-- WHAT NEEDS TO BE DONE --
Starting at the top of the records below, write out each line exactly as it stands, stopping after the line with "against team rules. He said it was his right."; exclude the pictures.

╭─ TASK INPUT

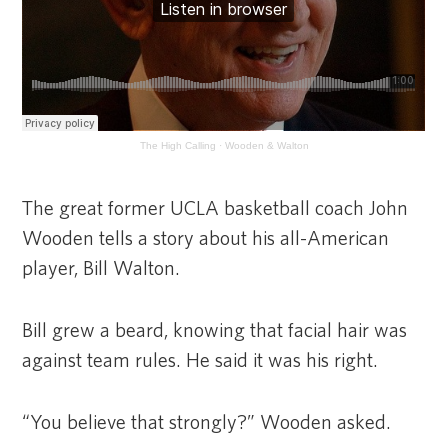
The High Calling
·
Wooden & Walton
The great former UCLA basketball coach John
Wooden tells a story about his all-American
player, Bill Walton.
Bill grew a beard, knowing that facial hair was
against team rules. He said it was his right.
“You believe that strongly?” Wooden asked.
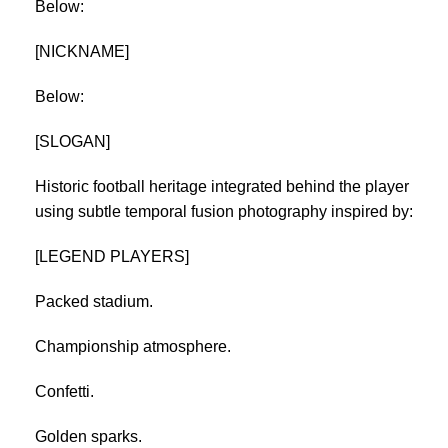
Below:
[NICKNAME]
Below:
[SLOGAN]
Historic football heritage integrated behind the player
using subtle temporal fusion photography inspired by:
[LEGEND PLAYERS]
Packed stadium.
Championship atmosphere.
Confetti.
Golden sparks.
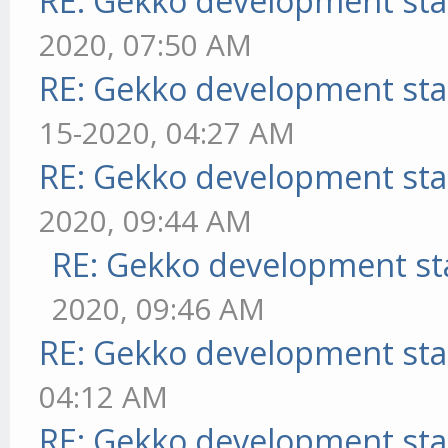
RE: Gekko development sta
2020, 07:50 AM
RE: Gekko development sta
15-2020, 04:27 AM
RE: Gekko development sta
2020, 09:44 AM
RE: Gekko development st
2020, 09:46 AM
RE: Gekko development sta
04:12 AM
RE: Gekko development sta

╰─

-- RESULT OF THE EXERCISE --
The High Calling
·
Wooden & Walton
The great former UCLA basketball coach John
Wooden tells a story about his all-American
player, Bill Walton.
Bill grew a beard, knowing that facial hair was
against team rules. He said it was his right.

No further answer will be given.